The ancient Semitic cultures formulated no general doctrine of immortality in the higher sense of the word. Faint traces of a hope of resurrection appear here and there in Babylonian texts; but there is no judgment beyond the grave; the chastisements of the gods arrive in this life; and it is only occasionally that the fellowship of heaven becomes the privilege of the great. In Israel the higher prophecy from Amos onward interprets "Yahweh's day" as a day of doom instead of victory; but the divine judgment would alight on the whole people, and would be realised in no future life but in some overwhelming national catastrophe. In Egypt the destiny of the dead was already individualised.

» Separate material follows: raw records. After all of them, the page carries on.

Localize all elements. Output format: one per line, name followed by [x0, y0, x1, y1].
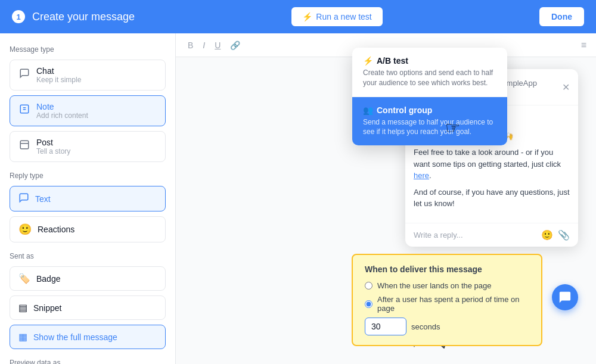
- page-title: Create your message: [32, 11, 135, 23]
- run-test-button[interactable]: ⚡ Run a new test: [291, 7, 382, 26]
- delivery-radio-1[interactable]: [365, 282, 372, 290]
- message-type-label: Message type: [10, 45, 166, 54]
- chat-message-4: And of course, if you have any questions…: [414, 186, 570, 210]
- run-test-label: Run a new test: [316, 12, 371, 21]
- text-label: Text: [35, 194, 51, 204]
- header-left: 1 Create your message: [12, 10, 135, 23]
- run-test-icon: ⚡: [302, 12, 312, 21]
- chat-reply-area: Write a reply... 🙂 📎: [405, 223, 578, 247]
- chat-reply-icons: 🙂 📎: [541, 229, 570, 241]
- post-icon: [18, 139, 30, 151]
- delivery-title: When to deliver this message: [365, 265, 529, 274]
- snippet-icon: ▤: [18, 302, 27, 313]
- chat-option-text: Chat Keep it simple: [36, 66, 81, 84]
- done-button[interactable]: Done: [539, 7, 584, 26]
- control-group-icon: 👥: [363, 105, 373, 115]
- ab-test-desc: Create two options and send each to half…: [363, 68, 496, 88]
- delivery-option-2: After a user has spent a period of time …: [365, 295, 529, 313]
- note-icon: [18, 103, 30, 115]
- message-type-post[interactable]: Post Tell a story: [10, 131, 166, 162]
- full-message-icon: ▦: [18, 331, 27, 343]
- chat-message-3: Feel free to take a look around - or if …: [414, 147, 570, 182]
- svg-rect-3: [20, 141, 29, 149]
- reactions-label: Reactions: [38, 225, 74, 234]
- note-option-text: Note Add rich content: [36, 102, 88, 120]
- dropdown-popup: ⚡ A/B test Create two options and send e…: [352, 48, 507, 145]
- toolbar-icon-4[interactable]: 🔗: [228, 38, 243, 52]
- attachment-icon[interactable]: 📎: [558, 229, 570, 241]
- ab-test-icon: ⚡: [363, 56, 373, 66]
- delivery-time-row: seconds: [365, 318, 529, 335]
- preview-data-label: Preview data as: [10, 359, 166, 364]
- sent-as-snippet[interactable]: ▤ Snippet: [10, 295, 166, 320]
- close-icon[interactable]: ✕: [562, 82, 570, 93]
- note-title: Note: [36, 102, 88, 111]
- control-group-desc: Send a message to half your audience to …: [363, 117, 496, 138]
- chat-title: Chat: [36, 66, 81, 76]
- toolbar-icon-3[interactable]: U: [212, 38, 223, 52]
- sent-as-label: Sent as: [10, 252, 166, 260]
- reply-type-reactions[interactable]: 🙂 Reactions: [10, 216, 166, 242]
- reply-type-label: Reply type: [10, 172, 166, 180]
- text-icon: [18, 192, 29, 205]
- toolbar-icon-1[interactable]: B: [185, 38, 195, 52]
- sent-as-badge[interactable]: 🏷️ Badge: [10, 266, 166, 291]
- badge-icon: 🏷️: [18, 273, 30, 284]
- delivery-radio-2[interactable]: [365, 300, 372, 308]
- snippet-label: Snippet: [33, 303, 61, 313]
- chat-icon: [18, 67, 30, 79]
- here-link[interactable]: here: [414, 171, 429, 180]
- chat-sub: Keep it simple: [36, 76, 81, 84]
- emoji-icon[interactable]: 🙂: [541, 229, 553, 241]
- sidebar: Message type Chat Keep it simple Note Ad…: [0, 33, 176, 364]
- delivery-seconds-label: seconds: [411, 322, 440, 331]
- main-layout: Message type Chat Keep it simple Note Ad…: [0, 33, 596, 364]
- delivery-panel: When to deliver this message When the us…: [352, 254, 542, 346]
- message-type-note[interactable]: Note Add rich content: [10, 95, 166, 126]
- post-option-text: Post Tell a story: [36, 138, 70, 155]
- post-title: Post: [36, 138, 70, 147]
- delivery-option-1: When the user lands on the page: [365, 281, 529, 290]
- chat-fab-button[interactable]: [552, 284, 578, 310]
- delivery-option-1-label: When the user lands on the page: [377, 281, 492, 290]
- sent-as-full-message[interactable]: ▦ Show the full message: [10, 325, 166, 349]
- toolbar-icon-2[interactable]: I: [200, 38, 207, 52]
- message-type-chat[interactable]: Chat Keep it simple: [10, 60, 166, 91]
- full-message-label: Show the full message: [33, 332, 117, 342]
- reply-placeholder[interactable]: Write a reply...: [414, 231, 541, 239]
- note-sub: Add rich content: [36, 111, 88, 120]
- dropdown-ab-test[interactable]: ⚡ A/B test Create two options and send e…: [352, 48, 507, 97]
- step-badge: 1: [12, 10, 25, 23]
- badge-label: Badge: [36, 274, 60, 284]
- post-sub: Tell a story: [36, 147, 70, 155]
- ab-test-title: ⚡ A/B test: [363, 56, 496, 66]
- delivery-option-2-label: After a user has spent a period of time …: [377, 295, 529, 313]
- dropdown-control-group[interactable]: 👥 Control group Send a message to half y…: [352, 97, 507, 146]
- header: 1 Create your message ⚡ Run a new test D…: [0, 0, 596, 33]
- delivery-time-input[interactable]: [365, 318, 406, 335]
- reply-type-text[interactable]: Text: [10, 186, 166, 211]
- menu-icon[interactable]: ≡: [581, 40, 586, 51]
- content-area: B I U 🔗 ≡ Daniel: [176, 33, 596, 364]
- reactions-icon: 🙂: [18, 223, 32, 236]
- control-group-title: 👥 Control group: [363, 105, 496, 115]
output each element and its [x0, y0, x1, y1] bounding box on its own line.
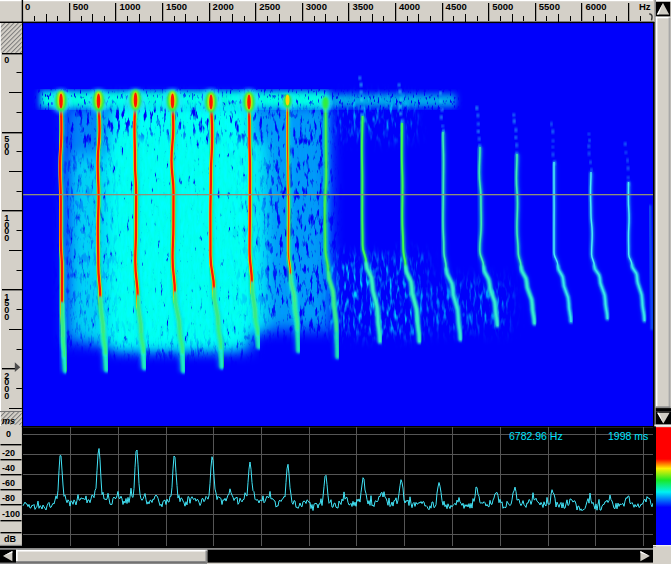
- svg-text:1998 ms: 1998 ms: [608, 430, 648, 442]
- svg-text:6782.96 Hz: 6782.96 Hz: [509, 430, 563, 442]
- svg-text:500: 500: [73, 1, 89, 12]
- svg-text:-20: -20: [2, 448, 15, 458]
- svg-text:Hz: Hz: [639, 1, 651, 12]
- svg-text:0: 0: [4, 147, 9, 157]
- svg-text:5000: 5000: [492, 1, 513, 12]
- svg-text:0: 0: [4, 233, 9, 243]
- svg-text:0: 0: [4, 391, 9, 401]
- svg-text:1000: 1000: [119, 1, 140, 12]
- svg-text:1500: 1500: [166, 1, 187, 12]
- svg-text:-100: -100: [2, 509, 20, 519]
- svg-text:-40: -40: [2, 463, 15, 473]
- svg-text:3000: 3000: [306, 1, 327, 12]
- svg-text:0: 0: [4, 55, 9, 65]
- svg-text:6000: 6000: [585, 1, 606, 12]
- svg-text:4000: 4000: [399, 1, 420, 12]
- svg-text:0: 0: [6, 429, 11, 439]
- svg-text:-60: -60: [2, 478, 15, 488]
- svg-text:-80: -80: [2, 493, 15, 503]
- svg-text:3500: 3500: [352, 1, 373, 12]
- svg-text:4500: 4500: [446, 1, 467, 12]
- svg-text:0: 0: [4, 312, 9, 322]
- svg-text:5500: 5500: [539, 1, 560, 12]
- svg-text:2000: 2000: [213, 1, 234, 12]
- svg-text:ms: ms: [2, 416, 15, 426]
- svg-text:0: 0: [25, 1, 30, 12]
- svg-text:dB: dB: [4, 534, 16, 544]
- svg-text:2500: 2500: [259, 1, 280, 12]
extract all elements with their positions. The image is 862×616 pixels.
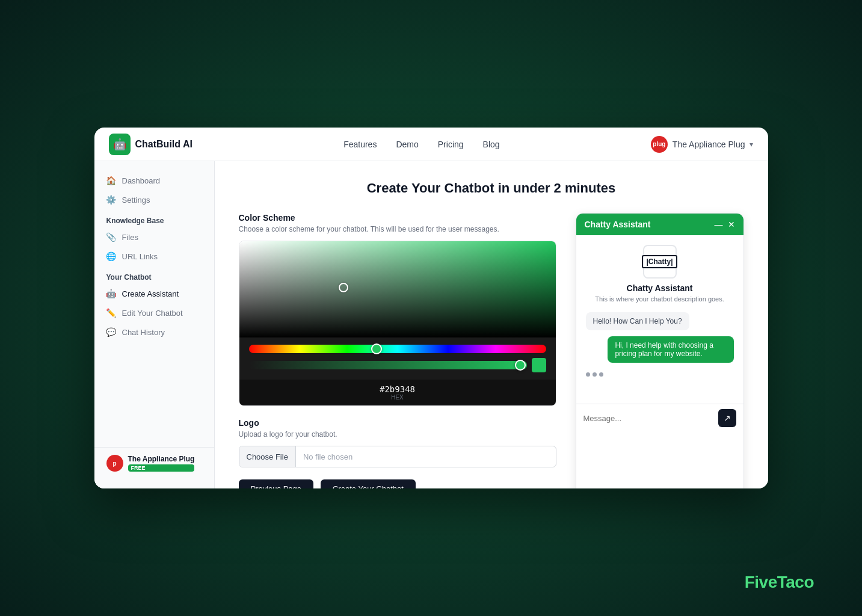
hex-label: HEX	[249, 394, 546, 401]
typing-dot-1	[586, 372, 590, 377]
chat-bot-logo-text: |Chatty|	[642, 255, 677, 268]
action-buttons: Previous Page Create Your Chatbot	[239, 479, 556, 488]
sidebar-label-create: Create Assistant	[122, 289, 179, 298]
sidebar-footer: p The Appliance Plug FREE	[94, 447, 214, 479]
file-input-row: Choose File No file chosen	[239, 446, 556, 467]
hue-track	[249, 345, 546, 353]
header-right: plug The Appliance Plug ▾	[651, 136, 754, 153]
choose-file-button[interactable]: Choose File	[239, 446, 296, 467]
sidebar-item-dashboard[interactable]: 🏠 Dashboard	[94, 171, 214, 190]
logo-section: Logo Upload a logo for your chatbot. Cho…	[239, 418, 556, 467]
chatbuild-logo-icon: 🤖	[109, 134, 131, 155]
nav-features[interactable]: Features	[343, 140, 377, 149]
page-title: Create Your Chatbot in under 2 minutes	[239, 180, 744, 196]
chat-typing-indicator	[586, 369, 603, 380]
settings-icon: ⚙️	[106, 195, 116, 205]
chat-body: |Chatty| Chatty Assistant This is where …	[576, 235, 743, 404]
color-circle-indicator	[339, 283, 348, 292]
sidebar-label-edit: Edit Your Chatbot	[122, 309, 183, 318]
account-chevron-icon[interactable]: ▾	[750, 140, 753, 149]
account-logo-icon: plug	[651, 136, 668, 153]
account-name: The Appliance Plug	[673, 140, 745, 149]
nav-blog[interactable]: Blog	[483, 140, 500, 149]
sidebar-item-edit-chatbot[interactable]: ✏️ Edit Your Chatbot	[94, 303, 214, 322]
sidebar-item-create-assistant[interactable]: 🤖 Create Assistant	[94, 284, 214, 303]
watermark-part2: Taco	[777, 573, 814, 591]
sidebar-item-files[interactable]: 📎 Files	[94, 227, 214, 247]
watermark-part1: Five	[745, 573, 777, 591]
chat-history-icon: 💬	[106, 327, 116, 337]
logo-label: Logo	[239, 418, 556, 428]
chat-footer: ↗	[576, 404, 743, 432]
chat-message-user-1: Hi, I need help with choosing a pricing …	[608, 336, 733, 363]
watermark: FiveTaco	[745, 573, 814, 592]
chat-message-bot-1: Hello! How Can I Help You?	[586, 312, 689, 330]
header-logo: 🤖 ChatBuild AI	[109, 134, 192, 155]
sidebar-footer-info: The Appliance Plug FREE	[128, 455, 195, 472]
sidebar-label-files: Files	[122, 233, 138, 242]
typing-dot-2	[593, 372, 597, 377]
sidebar-item-chat-history[interactable]: 💬 Chat History	[94, 322, 214, 342]
send-icon: ↗	[724, 413, 731, 423]
chat-bot-name: Chatty Assistant	[627, 283, 693, 293]
color-sliders	[239, 337, 556, 380]
section-your-chatbot: Your Chatbot	[94, 266, 214, 284]
sidebar-item-url-links[interactable]: 🌐 URL Links	[94, 247, 214, 266]
hue-thumb	[371, 343, 382, 354]
chat-minimize-icon[interactable]: —	[715, 220, 723, 229]
sidebar-label-url: URL Links	[122, 252, 158, 261]
sidebar-label-dashboard: Dashboard	[122, 176, 161, 185]
chat-preview-title: Chatty Assistant	[585, 220, 651, 229]
typing-dot-3	[599, 372, 603, 377]
nav-pricing[interactable]: Pricing	[438, 140, 464, 149]
sidebar-item-settings[interactable]: ⚙️ Settings	[94, 190, 214, 209]
chat-bot-desc: This is where your chatbot description g…	[595, 295, 724, 303]
create-assistant-icon: 🤖	[106, 289, 116, 298]
chat-bot-logo: |Chatty|	[643, 245, 677, 279]
left-column: Color Scheme Choose a color scheme for y…	[239, 213, 556, 488]
sidebar-account-icon: p	[106, 455, 123, 472]
content-grid: Color Scheme Choose a color scheme for y…	[239, 213, 744, 488]
logo-desc: Upload a logo for your chatbot.	[239, 430, 556, 439]
chat-preview: Chatty Assistant — ✕ |Chatty| Chatty Ass…	[576, 213, 744, 488]
main-content: Create Your Chatbot in under 2 minutes C…	[215, 161, 768, 488]
sidebar-account-name: The Appliance Plug	[128, 455, 195, 463]
opacity-thumb	[515, 360, 526, 371]
chat-controls: — ✕	[715, 220, 735, 229]
color-scheme-desc: Choose a color scheme for your chatbot. …	[239, 225, 556, 233]
sidebar-free-badge: FREE	[128, 464, 195, 472]
header: 🤖 ChatBuild AI Features Demo Pricing Blo…	[94, 128, 768, 161]
opacity-row	[249, 358, 546, 372]
header-nav: Features Demo Pricing Blog	[343, 140, 499, 149]
app-window: 🤖 ChatBuild AI Features Demo Pricing Blo…	[94, 128, 768, 488]
logo-text: ChatBuild AI	[135, 139, 192, 150]
nav-demo[interactable]: Demo	[396, 140, 418, 149]
file-name-display: No file chosen	[296, 452, 360, 461]
hue-slider[interactable]	[249, 345, 546, 353]
edit-icon: ✏️	[106, 308, 116, 318]
color-gradient-box[interactable]	[239, 241, 556, 337]
app-body: 🏠 Dashboard ⚙️ Settings Knowledge Base 📎…	[94, 161, 768, 488]
sidebar: 🏠 Dashboard ⚙️ Settings Knowledge Base 📎…	[94, 161, 215, 488]
dashboard-icon: 🏠	[106, 176, 116, 185]
url-icon: 🌐	[106, 251, 116, 261]
section-knowledge-base: Knowledge Base	[94, 209, 214, 227]
hex-value: #2b9348	[249, 384, 546, 394]
opacity-slider[interactable]	[249, 361, 527, 369]
files-icon: 📎	[106, 232, 116, 242]
sidebar-label-settings: Settings	[122, 196, 150, 205]
sidebar-label-history: Chat History	[122, 328, 165, 337]
chat-send-button[interactable]: ↗	[718, 409, 736, 427]
color-scheme-label: Color Scheme	[239, 213, 556, 223]
chat-messages: Hello! How Can I Help You? Hi, I need he…	[586, 312, 734, 380]
previous-page-button[interactable]: Previous Page	[239, 479, 314, 488]
create-chatbot-button[interactable]: Create Your Chatbot	[321, 479, 416, 488]
chat-close-icon[interactable]: ✕	[728, 220, 735, 229]
color-preview-box	[532, 358, 546, 372]
chat-message-input[interactable]	[583, 414, 713, 423]
color-picker[interactable]: #2b9348 HEX	[239, 241, 556, 406]
chat-preview-header: Chatty Assistant — ✕	[576, 214, 743, 235]
color-scheme-section: Color Scheme Choose a color scheme for y…	[239, 213, 556, 406]
hex-display: #2b9348 HEX	[239, 380, 556, 405]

Around it gathered the solemnities of the Osirian judgment-seat (p. [8]); the ritual and the ethical demands of the forty-two assessors show the moral tests advancing through the ceremonial. The believer who passed safely through the ordeal of the balance and was duly fortified with the proper spells, was mystically identified with Osiris as the "justified," and different texts present different types of future bliss. He might find a home in the fields of Ialu, where numerous servants answered to his call, and he feasted on the magic corn. Or a fresh form might be provided for him, when he was washed with pure water at the meshken or place of new birth. Mysterious transformations assimilated him with various gods; or he was admitted on to the sun-bark among the worshippers of Rê, and fed on his words. But the guilty souls were subjected to unspeakable torments; there were magistrates to measure the duration of those appointed for extinction, and at the allotted time they were destroyed.